ODBC had this problem too :)

> So, a way to guarantee that SQL
> code isn't in java code is to have everything go through a proc. Then,
> the database actually looks much more java like anyways. There is
> nothing java/object like about dynamic SQL. It is much more java/object
> like to ask something to execute a method.

The solution chosen depends a lot on your team & their skills, and the culture of your IT staff.

For example, many DBA organizations in my experience will not write stored procs for developers (no time or motivation), yet the developers aren't very good at dealing with the database. So why bother (unless there's a technical reason like lots of data to process)? It's really a matter of having tech lead(s) that know detailed database issues and can coach the programmers on this.

In a small team, I've managed to get people to use PreparedStatement bind variables, SQL*PLUS autotrace, and write their JDBC in a repeatable, maintainable manner, so we can tune them as we study our TKPROF outputs.

With a larger or dispersed team, this is harder to do.
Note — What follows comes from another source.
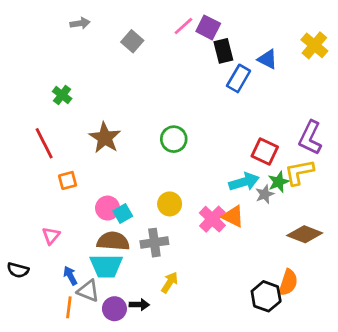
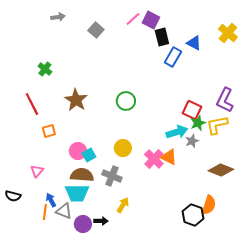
green star: (279, 182) -> (198, 123), moved
gray cross: (154, 243) -> (112, 176), turned 30
orange line: (69, 307) -> (45, 212), moved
In those situations it makes sense to wrap procs with static methods in Java.

Another solution I've tried with mixed results is to use TOPLink, where I could control the configuration (ensuring bind variables, etc), the developers got their nice-nice OO interface, and I can hunt down features that should be procs.
I would work with the DBAs to ensure generated queries were sane, perhaps add needed SQL hints... it can work but TOPlink is quite pricy & complex and really needs a good justification beyond "we don't know SQL!".